### [Problem to work on]
Whatever pictures the entries hold, omit them, and output exactly the lines from the one containing "AUSSTATTUNG" through the final line.

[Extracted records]

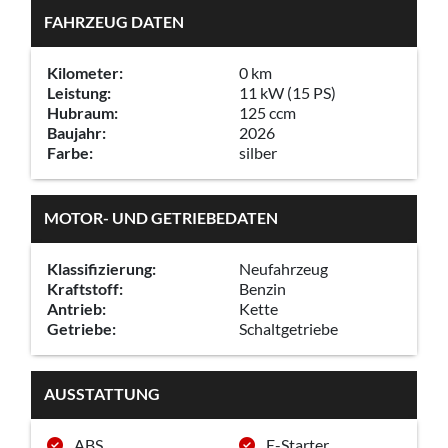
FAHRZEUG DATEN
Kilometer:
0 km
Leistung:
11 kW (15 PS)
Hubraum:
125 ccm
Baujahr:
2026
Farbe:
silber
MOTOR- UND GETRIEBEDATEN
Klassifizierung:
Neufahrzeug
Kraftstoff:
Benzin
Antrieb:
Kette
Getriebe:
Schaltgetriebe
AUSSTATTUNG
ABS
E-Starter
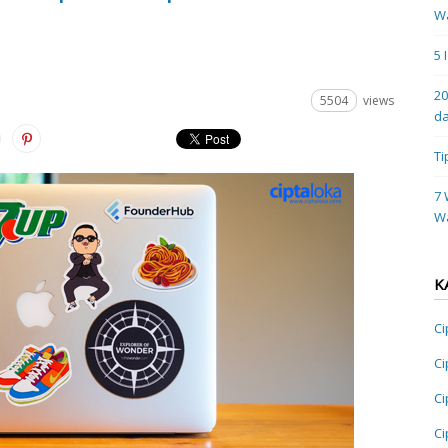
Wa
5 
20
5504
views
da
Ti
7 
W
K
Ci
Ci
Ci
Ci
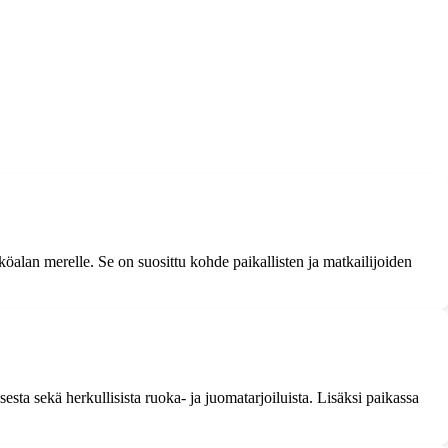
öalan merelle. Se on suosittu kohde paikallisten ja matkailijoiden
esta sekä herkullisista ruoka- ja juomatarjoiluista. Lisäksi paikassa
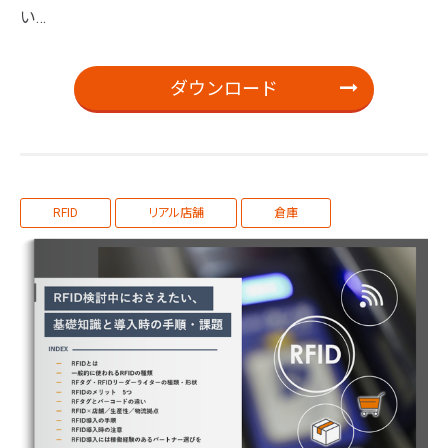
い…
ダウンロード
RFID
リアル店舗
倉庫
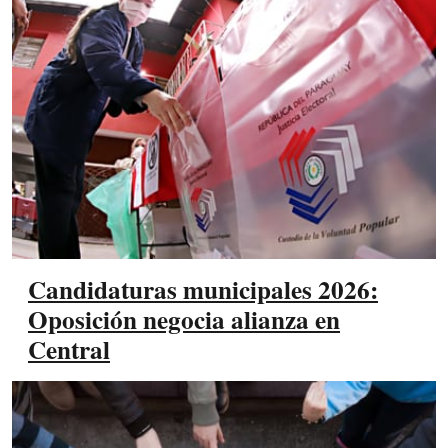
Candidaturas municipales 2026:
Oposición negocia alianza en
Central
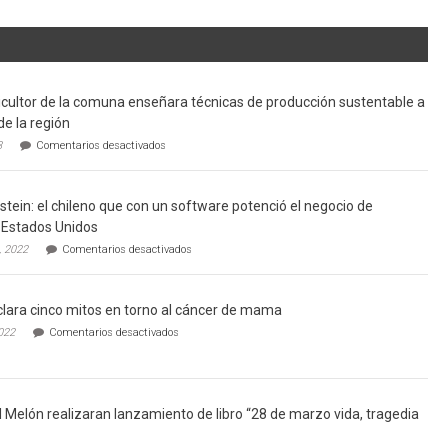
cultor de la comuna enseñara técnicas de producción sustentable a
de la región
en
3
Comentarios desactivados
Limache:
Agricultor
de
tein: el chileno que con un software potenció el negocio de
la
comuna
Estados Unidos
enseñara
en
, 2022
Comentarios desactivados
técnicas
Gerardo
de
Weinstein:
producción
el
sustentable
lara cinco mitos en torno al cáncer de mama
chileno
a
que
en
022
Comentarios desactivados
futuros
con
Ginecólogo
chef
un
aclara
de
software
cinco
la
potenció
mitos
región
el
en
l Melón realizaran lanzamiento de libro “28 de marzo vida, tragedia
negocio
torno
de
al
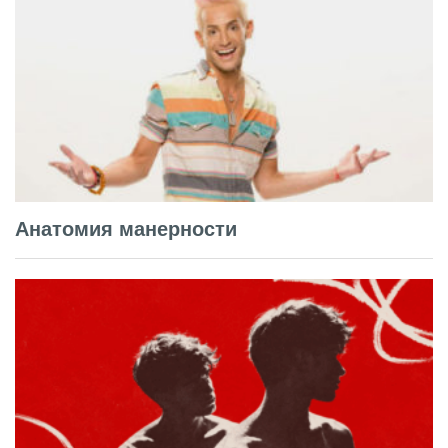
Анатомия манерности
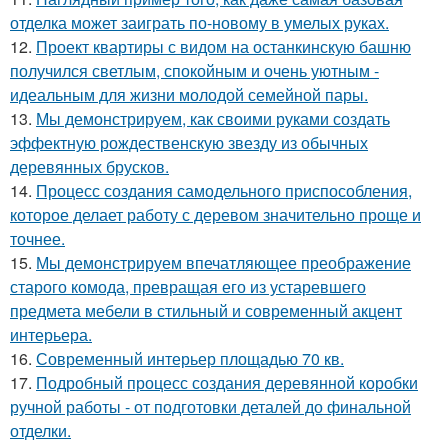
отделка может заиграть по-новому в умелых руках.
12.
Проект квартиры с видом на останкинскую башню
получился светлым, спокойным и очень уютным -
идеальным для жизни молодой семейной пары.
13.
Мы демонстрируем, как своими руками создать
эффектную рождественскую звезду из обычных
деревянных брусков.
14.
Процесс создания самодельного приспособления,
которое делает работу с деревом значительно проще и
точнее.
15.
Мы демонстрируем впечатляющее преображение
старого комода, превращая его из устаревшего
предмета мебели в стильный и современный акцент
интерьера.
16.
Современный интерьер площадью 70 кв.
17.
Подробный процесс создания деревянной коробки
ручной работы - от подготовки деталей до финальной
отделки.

### [Task answer]
AUSSTATTUNG
ABS
E-Starter
Wa
5 
20
5504
views
da
Ti
7 
W
K
Ci
Ci
Ci
Ci
öalan merelle. Se on suosittu kohde paikallisten ja matkailijoiden
esta sekä herkullisista ruoka- ja juomatarjoiluista. Lisäksi paikassa
い…
ダウンロード
RFID
リアル店舗
倉庫
Candidaturas municipales 2026:
Oposición negocia alianza en
Central
cultor de la comuna enseñara técnicas de producción sustentable a
de la región
en
3
Comentarios desactivados
Limache:
Agricultor
de
tein: el chileno que con un software potenció el negocio de
la
comuna
Estados Unidos
enseñara
en
, 2022
Comentarios desactivados
técnicas
Gerardo
de
Weinstein:
producción
el
sustentable
lara cinco mitos en torno al cáncer de mama
chileno
a
que
en
022
Comentarios desactivados
futuros
con
Ginecólogo
chef
un
aclara
de
software
cinco
la
potenció
mitos
región
el
en
l Melón realizaran lanzamiento de libro “28 de marzo vida, tragedia
negocio
torno
de
al
Анатомия манерности
отделка может заиграть по-новому в умелых руках.
12.
Проект квартиры с видом на останкинскую башню
получился светлым, спокойным и очень уютным -
идеальным для жизни молодой семейной пары.
13.
Мы демонстрируем, как своими руками создать
эффектную рождественскую звезду из обычных
деревянных брусков.
14.
Процесс создания самодельного приспособления,
которое делает работу с деревом значительно проще и
точнее.
15.
Мы демонстрируем впечатляющее преображение
старого комода, превращая его из устаревшего
предмета мебели в стильный и современный акцент
интерьера.
16.
Современный интерьер площадью 70 кв.
17.
Подробный процесс создания деревянной коробки
ручной работы - от подготовки деталей до финальной
отделки.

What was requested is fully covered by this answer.